Die Endometriose ist eine östrogenabhängige Erkrankung jungen Frau in der reproduktionsfähigen Alter, die vor allem um die Zeit der Menstruation Gewebsstoffe absondert. Die Erkrankung ist gekennzeichnet durch ein inflammatorisches Peritonealmilieu mit den klinischen Symptomen Schmerz, Blutungsstörungen und Infertilität.
Gemeinsamkeit der meisten Endometriose-Formen: sie treten zur gleichen Zeit wie die Monatsblutung auf.
LOKALISATION
Die Endometriose siedelt sich bevorzugt am Bauchfell und am Eierstock an.
Die Ausbreitung der Endometriose kann unterschiedlich groß sein, von einigen wenigen Millimeter Durchmesser bis zu Handtellergröße, wenn sie nämlich das Bauchfell flächenhaft durchzieht.
Diese ausgedehnten Formen der Endometriose erzeugen die klassische Schmerzsymptomatik
Endometriose Lokalisation Ovar und Uterus
Sehr gerne nistet sich die Endometriose auch in Blase und Darm ein. Dieser Endometrioselokalisation entsprechend ist auch das Beschwerdebild- Schmerzen beim Urinieren begleitet gelegentlich sogar vom Blutaustritt aus der Harnröhre. Zumal die Endometriose des Darmes auch noch dramatische Symptome anzeigt: Zusätzlich zu den übrigen Beschwerden kommen starke Durchfälle, die oft schleimig und blutdurchsetzt sind.

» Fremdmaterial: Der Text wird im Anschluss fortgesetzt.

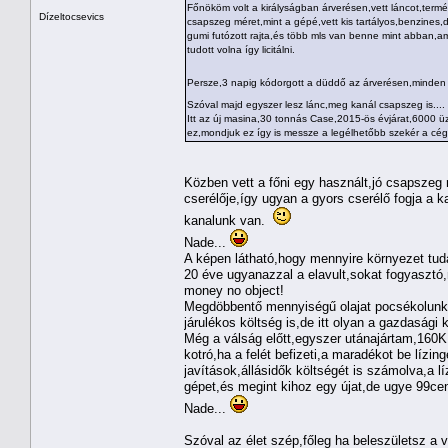
Főnököm volt a királyságban árverésen,vett láncot,termé
Dízeltocsevics
csapszeg méret,mint a gépé,vett kis tartályos,benzines,de
gumi futózott rajta,és több mls van benne mint abban,a
tudott volna így licitálni.
Persze,3 napig kódorgott a düddő az árverésen,minden este
Szóval majd egyszer lesz lánc,meg kanál csapszeg is....
Itt az új masina,30 tonnás Case,2015-ös évjárat,6000 ü
ez,mondjuk ez így is messze a legélhetőbb szekér a cég
Közben vett a főni egy használt,jó csapszeg 
cserélője,így ugyan a gyors cserélő fogja a ka
kanalunk van.
Nade...
A képen látható,hogy mennyire környezet tuda
20 éve ugyanazzal a elavult,sokat fogyasztó
money no object!
Megdöbbentő mennyiségű olajat pocsékolunk 
járulékos költség is,de itt olyan a gazdaság
Még a válság előtt,egyszer utánajártam,160K
kotró,ha a felét befizeti,a maradékot be lízi
javítások,állásidők költségét is számolva,a l
gépet,és megint kihoz egy újat,de ugye 99cen
Nade...
Szóval az élet szép,főleg ha beleszületsz 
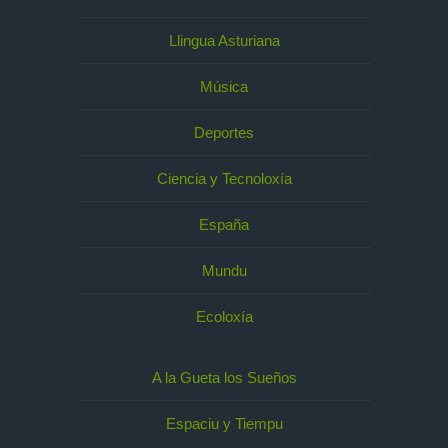
Llingua Asturiana
Música
Deportes
Ciencia y Tecnoloxía
España
Mundu
Ecoloxía
A la Gueta los Sueños
Espaciu y Tiempu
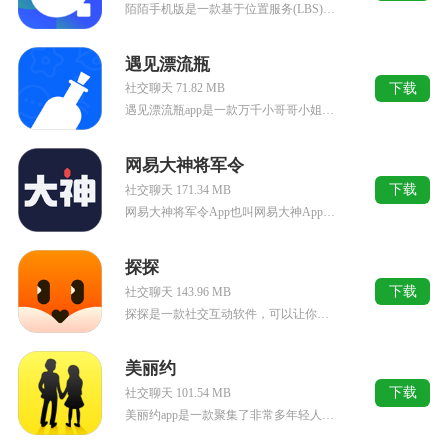
陌陌手机版是一款基于位置服务(LBS)的陌生人社交软件，是中国领先的开放式社交平台之一，也是非常受年轻人喜欢的社交软件之一，现在用户已经超过了1亿！该软件采用全新独特的社交方式，左划右滑代表喜欢与不喜...
遇见漂流瓶
下载
社交聊天 71.82 MB
遇见漂流瓶app是一款万千小哥哥小姐姐免费在线嗨聊的交友平台，多元社交玩法帮你发现有趣的圈子。在繁忙的城市里，每天都有无数的人在擦肩而过，却没有方法彼此相识，遇见漂流瓶将会带给你机会，您将通过漂流瓶这...
网易大神将军令
下载
社交聊天 171.34 MB
网易大神将军令App也叫网易大神App，是网易专为游戏玩家打造的一站式社交与资讯平台，汇聚《梦幻西游》《阴阳师》《第五人格》等近百款热门游戏官方资源。玩家绑定游戏账号后，可解锁专属特权与buff加成，...
探探
下载
社交聊天 143.96 MB
探探是一款社交互动软件，可以让你偶遇附近的人，然后通过聊天增进彼此的感情，快速找到心动的人。软件拥有非常智能的匹配系统，它会根据用户的个人资料，为你匹配最适合你的那个ta。配对成功后，双方在聊天过程中...
美丽约
下载
社交聊天 101.54 MB
美丽约app是一款聚集了非常多年轻人的社交软件，只要你在软件上留下你的信息，马上就能匹配到你想要与之交涉并认识的人，如果你想要了解（她）他那么就给他发信息。而对方也可以通过软件看见你的特点和其他的基本...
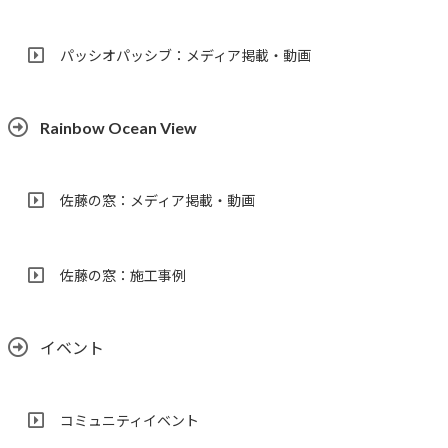
パッシオパッシブ：メディア掲載・動画
Rainbow Ocean View
佐藤の窓：メディア掲載・動画
佐藤の窓：施工事例
イベント
コミュニティイベント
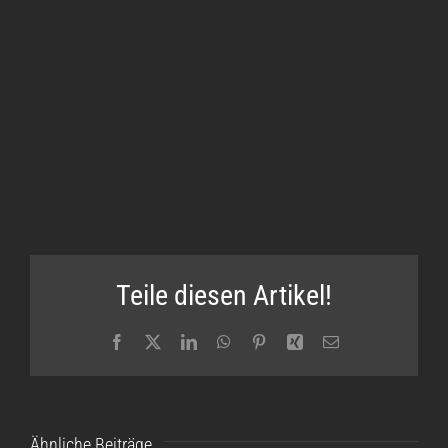
Teile diesen Artikel!
Facebook
X
LinkedIn
WhatsApp
Pinterest
Xing
E-
Mail
Ähnliche Beiträge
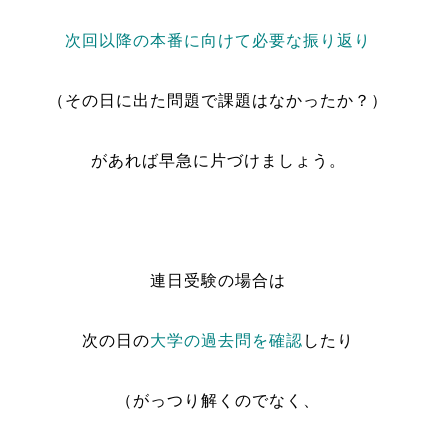
次回以降の本番に向けて必要な振り返り
（その日に出た問題で課題はなかったか？）
があれば早急に片づけましょう。
連日受験の場合は
次の日の
大学の過去問を確認
したり
（がっつり解くのでなく、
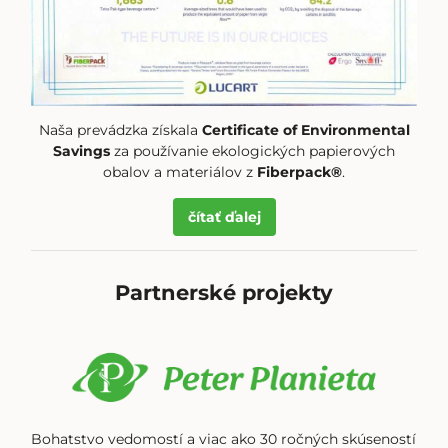
Naša prevádzka získala
Certificate of Environmental
Savings
za používanie ekologických papierových
obalov a materiálov z
Fiberpack®
.
čítať
ďalej
Partnerské projekty
Bohatstvo vedomostí a viac ako 30 ročných skúseností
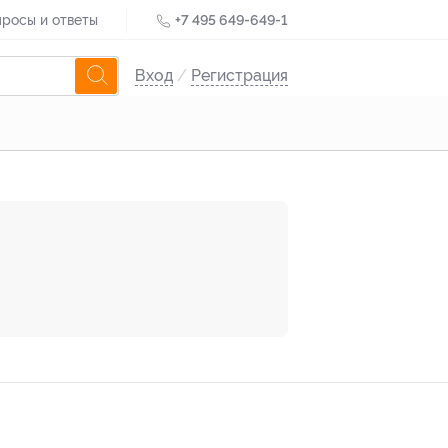
росы и ответы
+7 495 649-649-1
Вход
/
Регистрация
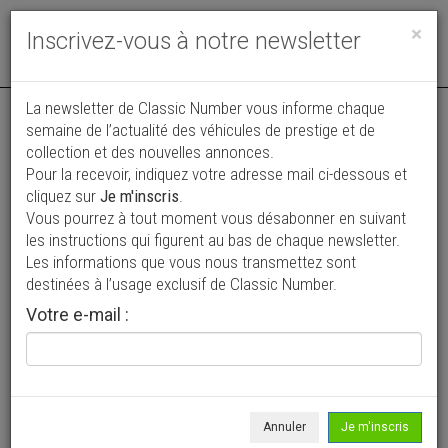
Toggle
×
Inscrivez-vous à notre newsletter
navigat
La newsletter de Classic Number vous informe chaque
semaine de l’actualité des véhicules de prestige et de
collection et des nouvelles annonces.
Pour la recevoir, indiquez votre adresse mail ci-dessous et
cliquez sur
Je m'inscris
.
Vous pourrez à tout moment vous désabonner en suivant
Vos annonces vues par
les instructions qui figurent au bas de chaque newsletter.
plus de 4 millions de collectionneurs
Les informations que vous nous transmettez sont
destinées à l’usage exclusif de Classic Number.
Ajouter une annonce
Votre e-mail :
> Rechercher un véhicule
Marque
Alta >
Annuler
Je m'inscris
Modèle
Tous >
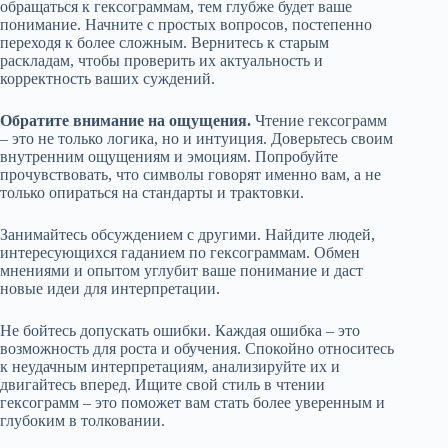
обращаться к гексограммам, тем глубже будет ваше
понимание. Начните с простых вопросов, постепенно
переходя к более сложным. Вернитесь к старым
раскладам, чтобы проверить их актуальность и
корректность ваших суждений.
Обратите внимание на ощущения.
Чтение гексограмм
– это не только логика, но и интуиция. Доверьтесь своим
внутренним ощущениям и эмоциям. Попробуйте
прочувствовать, что символы говорят именно вам, а не
только опираться на стандарты и трактовки.
Занимайтесь обсуждением с другими. Найдите людей,
интересующихся гаданием по гексограммам. Обмен
мнениями и опытом углубит ваше понимание и даст
новые идеи для интерпретации.
Не бойтесь допускать ошибки. Каждая ошибка – это
возможность для роста и обучения. Спокойно относитесь
к неудачным интерпретациям, анализируйте их и
двигайтесь вперед. Ищите свой стиль в чтении
гексограмм – это поможет вам стать более уверенным и
глубоким в толковании.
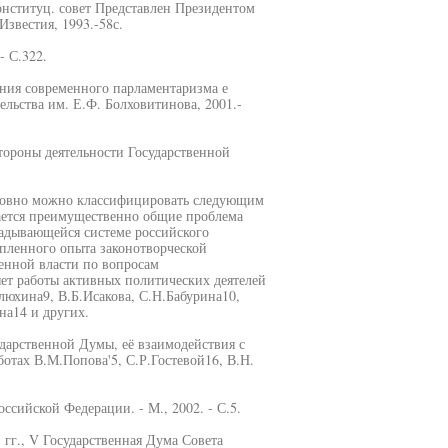
онституц. совет Представлен Президентом
Известия, 1993.-58с.
- С.322.
ения современного парламентаризма е
ельства им. Е.Ф. Болховитинова, 2001.-
стороны деятельности Государственной
словно можно классифицировать следующим
ается преимущественно общие проблема
ладывающейся системе российского
пленного опыта законотворческой
венной власти по вопросам
ет работы активных политических деятелей
люхина9, В.Б.Исакова, С.Н.Бабурина10,
на14 и других.
дарственной Думы, её взаимодействия с
отах В.М.Попова'5, С.Р.Гостевой16, В.Н.
ссийской Федерации. - М., 2002. - С.5.
гг., V Государственная Дума Совета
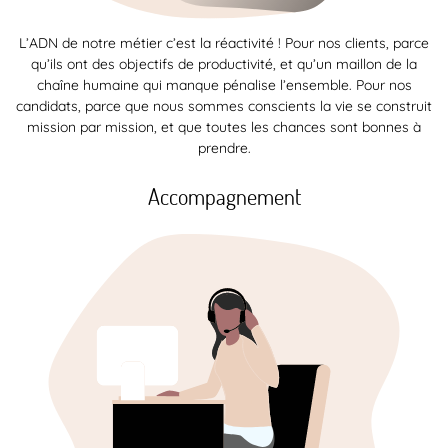
L’ADN de notre métier c’est la réactivité ! Pour nos clients, parce
qu’ils ont des objectifs de productivité, et qu’un maillon de la
chaîne humaine qui manque pénalise l’ensemble. Pour nos
candidats, parce que nous sommes conscients la vie se construit
mission par mission, et que toutes les chances sont bonnes à
prendre.
Accompagnement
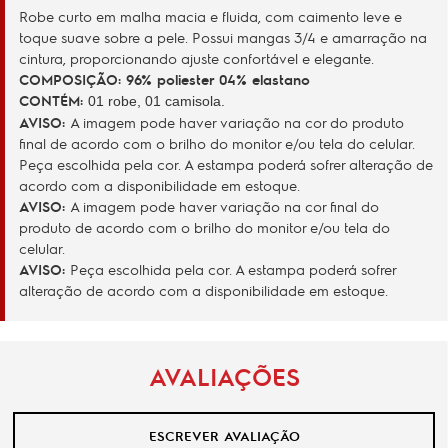
Robe curto em malha macia e fluida, com caimento leve e
toque suave sobre a pele. Possui mangas 3/4 e amarração na
cintura, proporcionando ajuste confortável e elegante.
COMPOSIÇÃO: 96% poliester 04% elastano
CONTÉM:
01 robe, 01 camisola.
AVISO:
A imagem pode haver variação na cor do produto
final de acordo com o brilho do monitor e/ou tela do celular.
Peça escolhida pela cor. A estampa poderá sofrer alteração de
acordo com a disponibilidade em estoque.
AVISO
:
A imagem pode haver variação na cor final do
produto de acordo com o brilho do monitor e/ou tela do
celular.
AVISO:
Peça escolhida pela cor. A estampa poderá sofrer
alteração de acordo com a disponibilidade em estoque.
AVALIAÇÕES
ESCREVER AVALIAÇÃO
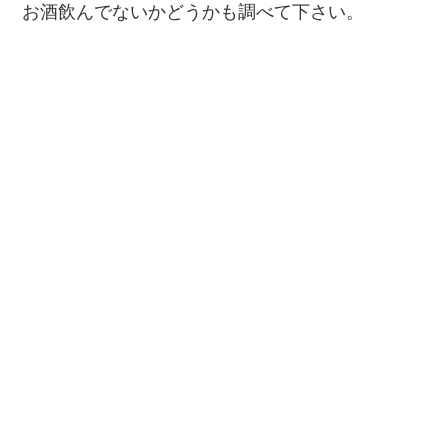
お酒飲んでないかどうかも調べて下さい。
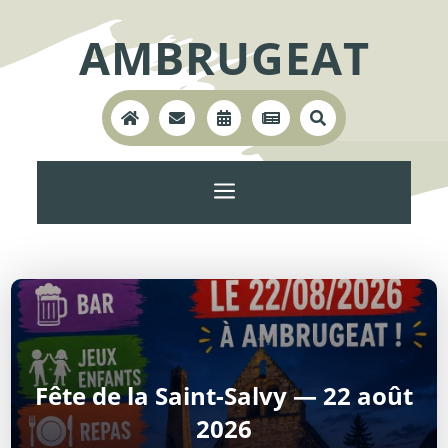
AMBRUGEAT





a
Fête de la Saint-Salvy — 22 août
2026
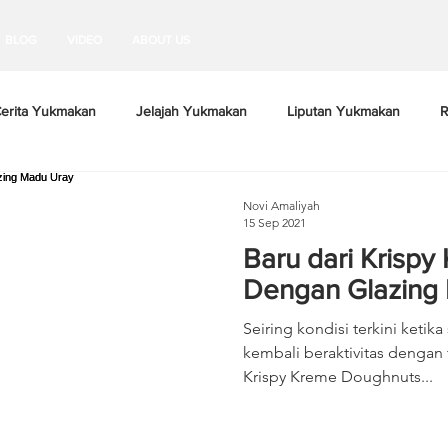
BLOG
VIDEO
ABOUT US
erita Yukmakan
Jelajah Yukmakan
Liputan Yukmakan
R
Novi Amaliyah
15 Sep 2021
Baru dari Krisp
Dengan Glazing
Seiring kondisi terkini ketik
kembali beraktivitas dengan 
Krispy Kreme Doughnuts...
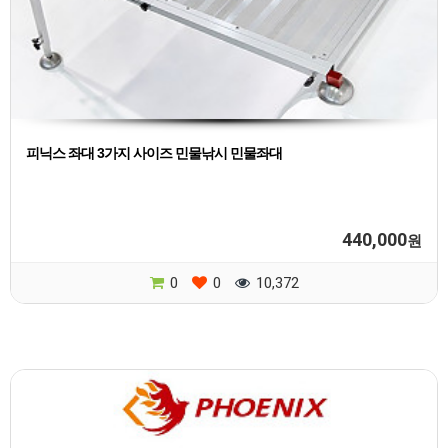
피닉스 좌대 3가지 사이즈 민물낚시 민물좌대
440,000
원
0
0
10,372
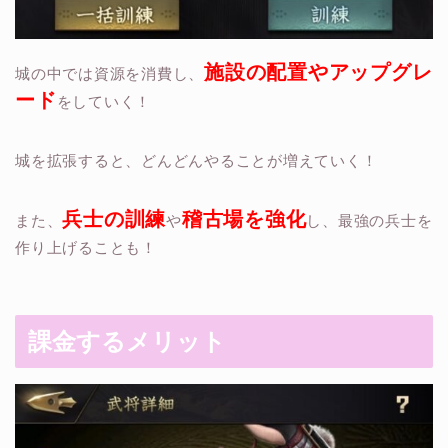
施設の配置やアップグレ
城の中では資源を消費し、
ード
をしていく！
城を拡張すると、どんどんやることが増えていく！
兵士の訓練
稽古場を強化
また、
や
し、最強の兵士を
作り上げることも！
課金するメリット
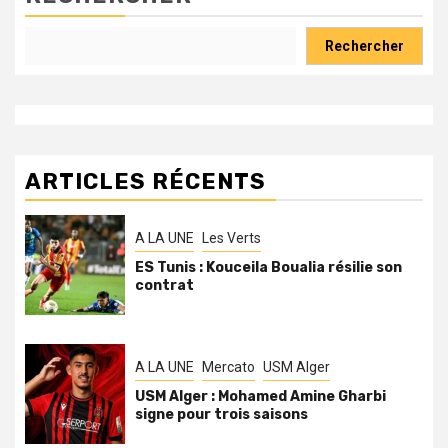
Rechercher
ARTICLES RÉCENTS
A LA UNE
Les Verts
ES Tunis : Kouceila Boualia résilie son
contrat
A LA UNE
Mercato
USM Alger
USM Alger : Mohamed Amine Gharbi
signe pour trois saisons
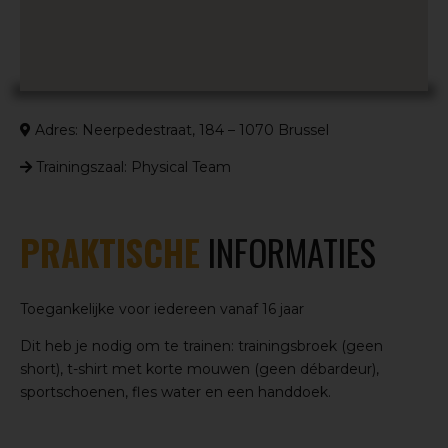
Adres: Neerpedestraat, 184 – 1070 Brussel
Trainingszaal: Physical Team
PRAKTISCHE
INFORMATIES
Toegankelijke voor iedereen vanaf 16 jaar
Dit heb je nodig om te trainen: trainingsbroek (geen
short), t-shirt met korte mouwen (geen débardeur),
sportschoenen, fles water en een handdoek.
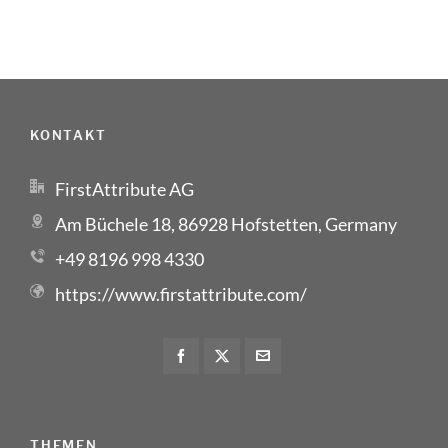
KONTAKT
FirstAttribute AG
Am Büchele 18, 86928 Hofstetten, Germany
+49 8196 998 4330
https://www.firstattribute.com/
THEMEN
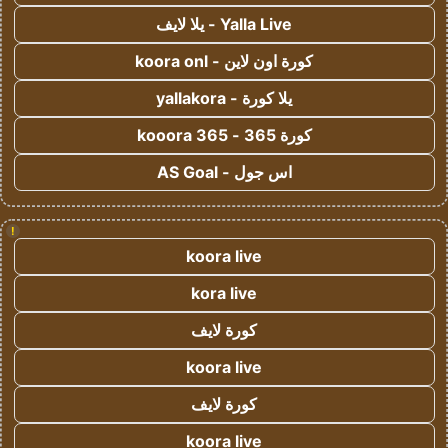
Yalla Live - يلا لايف
كورة اون لاين - koora onl
يلا كورة - yallakora
كورة 365 - kooora 365
اس جول - AS Goal
!
koora live
kora live
كورة لايف
koora live
كورة لايف
koora live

Endometriose Lokalisation Blase Darm
Diese Krankheit findet man aber auch an völlig untypischen Stellen -in der Scheide gelegentlich um den Nabel, am Herzen oder in der Lunge.
ÄTIOLOGIE
Die Ätiologie und Pathogenese sind trotz intensiver Forschung bisher nur zum Teil geklärt.
Verschiedene Konzepte und Theorien zur Entstehung der Endometriose existieren, unter anderem die Transplantationstheorie von J.A. Sampson von 1924,die Metaplasietheorie von R. Meyer, die“endometriotic disease theory“ von P.H. Koninckx oder das Archimetrakonzept von G. Leyendecker.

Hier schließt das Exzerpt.